這些,臺下參賽隊員看得一清二楚。
第二道門同樣不能等閑視之。有的撞擊60余下都打不開。沉悶的“咣咣”聲不絕于耳,真可謂“振聾發(fā)聵”。
這時,輪到中國隊員上場。大家心里都在打鼓。沒想到,看別人操作時心驚肉跳,自己上場一切順利。不足10秒鐘,官兵們就將第一道門撬開。
隊員們沖上二樓。沖在最前面的王超手持撞門器,順著樓梯向上沖,接近門時,略一滑步,沉重的撞門器加速向前悠動,連人帶撞門器,重重地砸向鐵門。在雪豹突擊隊,王超每天都要重復練習這個動作成百上千次。大隊800公斤重、3厘米厚的鋼門已經(jīng)被他撞得變了形。然而,以他的千鈞之力,竟然沒有把眼前這道門撞開。他清楚,從樓梯沖上來,慣性要比平地小得多。
就在大家不安時,只見王超略向后滑步,撞門器借助反彈力,再次悠起。“砰”的一聲,鐵門被撞開。
“這道門如果撞不開,隊友們都上不去,團隊士氣會迅速下降。”對于這個千錘百煉的課目,王超有自己獨到的心得。他覺得單靠臂力和撞門器是行不通的,要用上全身的慣性,如果肩部用力太猛,會造成脫臼。此外,滑步、悠起撞門器都要有恰到好處的巧勁,甚至連撞擊點也有講究。
隨后,隊員勢如破竹,直上四樓,用步槍對100米遠的20個目標快速射擊。隊員范興斌連射4槍,幾乎是一氣呵成,當他卸下彈匣時,赫然發(fā)現(xiàn)第4個靶牌仍然好端端地立在原地。心想:“糟了,第4槍脫靶了!”正在他擔心之際,“當”的一聲,靶牌倒地。

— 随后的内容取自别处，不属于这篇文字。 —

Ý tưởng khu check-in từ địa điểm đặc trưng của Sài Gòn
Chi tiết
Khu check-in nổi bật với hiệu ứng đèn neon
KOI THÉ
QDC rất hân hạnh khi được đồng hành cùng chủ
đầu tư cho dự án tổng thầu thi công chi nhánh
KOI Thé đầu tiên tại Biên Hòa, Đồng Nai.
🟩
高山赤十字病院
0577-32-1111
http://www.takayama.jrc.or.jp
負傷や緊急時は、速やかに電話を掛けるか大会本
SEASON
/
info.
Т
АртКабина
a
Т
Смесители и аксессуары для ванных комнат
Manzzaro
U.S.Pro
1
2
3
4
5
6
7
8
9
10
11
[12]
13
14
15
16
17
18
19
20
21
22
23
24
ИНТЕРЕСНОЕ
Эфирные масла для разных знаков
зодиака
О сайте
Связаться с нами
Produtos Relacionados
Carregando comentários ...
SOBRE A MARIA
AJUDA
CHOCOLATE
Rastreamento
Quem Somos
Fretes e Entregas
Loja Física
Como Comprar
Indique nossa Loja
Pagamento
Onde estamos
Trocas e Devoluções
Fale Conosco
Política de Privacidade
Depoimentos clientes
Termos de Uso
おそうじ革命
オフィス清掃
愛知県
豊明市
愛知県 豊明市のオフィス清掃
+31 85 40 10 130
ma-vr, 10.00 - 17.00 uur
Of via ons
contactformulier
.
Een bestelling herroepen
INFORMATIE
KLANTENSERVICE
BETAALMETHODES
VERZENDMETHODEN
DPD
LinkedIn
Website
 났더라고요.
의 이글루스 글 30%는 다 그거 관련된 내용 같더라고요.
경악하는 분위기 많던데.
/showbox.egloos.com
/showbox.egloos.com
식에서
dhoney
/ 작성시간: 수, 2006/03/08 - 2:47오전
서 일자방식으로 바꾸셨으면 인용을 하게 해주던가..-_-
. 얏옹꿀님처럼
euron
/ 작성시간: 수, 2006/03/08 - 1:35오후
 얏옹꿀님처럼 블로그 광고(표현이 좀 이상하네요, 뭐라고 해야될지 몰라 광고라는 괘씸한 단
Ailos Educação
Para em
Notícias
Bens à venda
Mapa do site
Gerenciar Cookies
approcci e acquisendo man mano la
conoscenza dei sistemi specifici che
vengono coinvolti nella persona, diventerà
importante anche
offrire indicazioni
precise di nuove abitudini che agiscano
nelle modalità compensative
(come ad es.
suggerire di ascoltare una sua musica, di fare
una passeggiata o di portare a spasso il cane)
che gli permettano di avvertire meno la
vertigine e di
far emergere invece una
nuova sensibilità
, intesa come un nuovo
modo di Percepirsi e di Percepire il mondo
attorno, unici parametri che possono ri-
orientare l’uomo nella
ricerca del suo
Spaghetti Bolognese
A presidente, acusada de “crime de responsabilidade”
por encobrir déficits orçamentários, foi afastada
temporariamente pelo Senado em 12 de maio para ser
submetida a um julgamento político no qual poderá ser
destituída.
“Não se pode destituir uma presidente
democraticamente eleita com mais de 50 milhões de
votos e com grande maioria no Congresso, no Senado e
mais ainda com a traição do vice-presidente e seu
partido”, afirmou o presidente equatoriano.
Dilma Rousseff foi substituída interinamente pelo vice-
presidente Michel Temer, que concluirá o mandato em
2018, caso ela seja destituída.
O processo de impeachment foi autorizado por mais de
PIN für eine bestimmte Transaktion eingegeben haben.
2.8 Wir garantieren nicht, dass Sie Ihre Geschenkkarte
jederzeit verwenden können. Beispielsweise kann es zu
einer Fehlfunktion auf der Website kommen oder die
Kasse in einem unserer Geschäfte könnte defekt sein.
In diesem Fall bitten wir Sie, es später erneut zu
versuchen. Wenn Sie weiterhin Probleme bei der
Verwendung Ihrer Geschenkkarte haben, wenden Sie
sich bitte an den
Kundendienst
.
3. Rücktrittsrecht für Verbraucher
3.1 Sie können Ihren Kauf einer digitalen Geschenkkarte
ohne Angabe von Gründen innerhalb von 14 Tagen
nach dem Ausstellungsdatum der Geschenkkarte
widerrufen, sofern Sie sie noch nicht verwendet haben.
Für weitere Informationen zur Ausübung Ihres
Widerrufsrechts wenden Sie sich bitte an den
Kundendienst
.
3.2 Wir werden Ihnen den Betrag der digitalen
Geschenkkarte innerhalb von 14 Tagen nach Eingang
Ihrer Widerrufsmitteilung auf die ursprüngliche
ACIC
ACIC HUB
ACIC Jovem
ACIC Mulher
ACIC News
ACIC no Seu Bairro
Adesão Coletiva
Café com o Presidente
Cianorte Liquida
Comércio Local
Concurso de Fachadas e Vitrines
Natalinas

同樣精彩的還有第四個課目——100米快速射擊。現(xiàn)場,25米、50米、75米和100米4個距離上共排列著50個靶牌,最多的一排13個靶位,最少的9個靶位。大家在前期設定方案的基礎上,決定采取“T”形分割法。5名隊員并排站立,按照射擊區(qū)域求整、射擊位置求正的原則,第一名和第三名負責最遠的兩排靶。第二名、第四名隊員分別負責第一排和第二排的左半部分和右半部分。剩余部分由劉洋收尾。“嘟……”隨著裁判哨響,隊員們抬手舉槍,槍槍命中,不足10秒,目標全部倒地。第一天,雪豹官兵打了個滿堂彩,五個課目全部第一。
競賽無終點
第二天夜間有一個反恐作戰(zhàn)課目,隊員們要攀上高2米、寬15厘米的圍墻。圍墻的前方是一個90度拐角,隊員經(jīng)過時都會謹慎地跨過拐角。藝高膽大的譚鶴為了節(jié)省時間,跳出2米遠,直接越過拐角。由于慣性太大,來不及控制身體的他,連人帶槍直直地墜向地面。

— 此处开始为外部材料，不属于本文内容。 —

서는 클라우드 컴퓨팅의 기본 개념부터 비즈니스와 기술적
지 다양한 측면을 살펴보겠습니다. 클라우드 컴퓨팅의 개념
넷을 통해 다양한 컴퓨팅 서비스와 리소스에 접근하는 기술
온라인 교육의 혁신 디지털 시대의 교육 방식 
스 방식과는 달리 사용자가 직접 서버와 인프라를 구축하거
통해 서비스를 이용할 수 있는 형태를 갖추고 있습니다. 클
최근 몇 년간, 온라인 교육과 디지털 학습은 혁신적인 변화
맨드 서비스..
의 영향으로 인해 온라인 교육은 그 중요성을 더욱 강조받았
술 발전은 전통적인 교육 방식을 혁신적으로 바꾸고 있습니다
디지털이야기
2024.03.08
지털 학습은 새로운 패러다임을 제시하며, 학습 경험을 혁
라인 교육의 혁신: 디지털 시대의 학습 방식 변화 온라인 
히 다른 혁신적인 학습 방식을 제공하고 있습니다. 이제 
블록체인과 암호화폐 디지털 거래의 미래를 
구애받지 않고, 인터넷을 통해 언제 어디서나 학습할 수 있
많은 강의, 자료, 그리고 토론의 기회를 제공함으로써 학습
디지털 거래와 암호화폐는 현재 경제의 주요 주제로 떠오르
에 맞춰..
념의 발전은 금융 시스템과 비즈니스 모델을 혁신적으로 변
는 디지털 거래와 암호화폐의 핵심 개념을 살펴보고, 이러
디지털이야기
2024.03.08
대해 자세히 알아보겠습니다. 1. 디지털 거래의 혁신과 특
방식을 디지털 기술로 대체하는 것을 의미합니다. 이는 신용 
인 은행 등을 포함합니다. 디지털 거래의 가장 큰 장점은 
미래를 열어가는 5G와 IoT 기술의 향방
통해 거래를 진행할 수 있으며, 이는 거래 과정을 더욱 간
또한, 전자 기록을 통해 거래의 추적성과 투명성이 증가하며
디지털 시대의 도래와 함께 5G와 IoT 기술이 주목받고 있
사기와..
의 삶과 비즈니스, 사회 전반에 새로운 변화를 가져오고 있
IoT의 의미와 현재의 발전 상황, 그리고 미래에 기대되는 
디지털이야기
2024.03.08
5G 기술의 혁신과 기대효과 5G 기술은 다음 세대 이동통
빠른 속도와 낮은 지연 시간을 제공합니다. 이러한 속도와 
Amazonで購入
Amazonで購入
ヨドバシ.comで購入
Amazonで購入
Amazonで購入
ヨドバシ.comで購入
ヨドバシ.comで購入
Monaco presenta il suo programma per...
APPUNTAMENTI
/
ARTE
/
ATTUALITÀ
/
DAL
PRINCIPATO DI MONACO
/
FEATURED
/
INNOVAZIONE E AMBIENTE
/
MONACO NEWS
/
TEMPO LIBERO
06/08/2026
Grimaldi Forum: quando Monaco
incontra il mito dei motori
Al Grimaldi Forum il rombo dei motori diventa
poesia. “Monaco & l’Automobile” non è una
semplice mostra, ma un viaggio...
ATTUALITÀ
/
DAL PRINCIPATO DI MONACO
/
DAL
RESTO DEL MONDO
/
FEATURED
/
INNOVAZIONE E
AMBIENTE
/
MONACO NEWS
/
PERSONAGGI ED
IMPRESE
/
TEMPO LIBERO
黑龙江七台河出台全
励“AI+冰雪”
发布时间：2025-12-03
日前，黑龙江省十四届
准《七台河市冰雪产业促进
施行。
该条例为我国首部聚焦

就在大家驚魂未定時,只見譚鶴在半空中一個擰身,左臂、右肘迅速掛上墻頂,“蹭”的一下翻身上墻。站到墻頂時,他的右手還結結實實地握著步槍。
在“門到門”課目競賽中,副隊長屈身跳下第一道墻時,腳后跟被巨大的沖擊力震傷,鉆心地疼。但他仍然堅持翻越后兩道墻,一跛一拐地沖到射擊位置完成速射。回到宿舍,發(fā)現(xiàn)腳后跟腫得像饅頭一樣,他就把腳后跟打上繃帶,在鞋跟處墊上兩塊海綿,繼續(xù)參加第二天的比武。比賽前,他還特地在腳上噴上止痛酊,直到整個腳掌全部麻痹。
對于隊員劉軍來說,第三天的比賽令他終生難忘。32支參賽隊伍都在山坡下集結,劉軍排第19號。在他等候時,有完成比賽的隊員從山坡上下來,神情沮喪地搖頭擺手。半個小時的時間里,一連五組隊員都是同樣的失落表情。

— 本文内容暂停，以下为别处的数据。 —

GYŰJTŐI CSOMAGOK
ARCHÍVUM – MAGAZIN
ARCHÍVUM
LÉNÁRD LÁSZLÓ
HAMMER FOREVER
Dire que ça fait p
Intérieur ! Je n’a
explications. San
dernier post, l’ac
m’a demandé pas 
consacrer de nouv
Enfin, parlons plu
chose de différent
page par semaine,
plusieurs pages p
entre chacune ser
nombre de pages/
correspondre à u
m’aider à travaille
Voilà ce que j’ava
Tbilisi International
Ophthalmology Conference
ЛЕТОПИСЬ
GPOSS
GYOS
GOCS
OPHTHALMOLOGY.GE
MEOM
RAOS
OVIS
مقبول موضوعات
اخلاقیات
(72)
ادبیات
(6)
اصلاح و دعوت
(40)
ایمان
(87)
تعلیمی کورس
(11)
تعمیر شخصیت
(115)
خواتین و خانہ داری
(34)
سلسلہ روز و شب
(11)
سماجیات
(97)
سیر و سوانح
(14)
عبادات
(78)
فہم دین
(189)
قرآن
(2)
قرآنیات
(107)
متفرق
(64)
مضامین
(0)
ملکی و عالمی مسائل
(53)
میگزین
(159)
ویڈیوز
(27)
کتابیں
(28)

“他們的裝備那么好都打不上,這個狙擊課目到底有多難,距離有多遠?山風是怎么吹的?”劉軍心懷忐忑,一連串的問號讓他倍感壓抑。提上步槍,拿起沙袋,爬上山坡,劉軍站到自己的射擊位置。這是一塊膠合板搭建的2米見方的射擊平臺,站在上面還微微發(fā)顫。劉軍的左側,有一張桌子,裁判員、記分員和發(fā)彈員依次排列。在他的右后方,劉洋手持望遠鏡幫他觀察目標。劉軍調整好姿勢,屏住呼吸,輕摳扳機。只聽“砰”的一聲,山坡上騰起一陣清煙。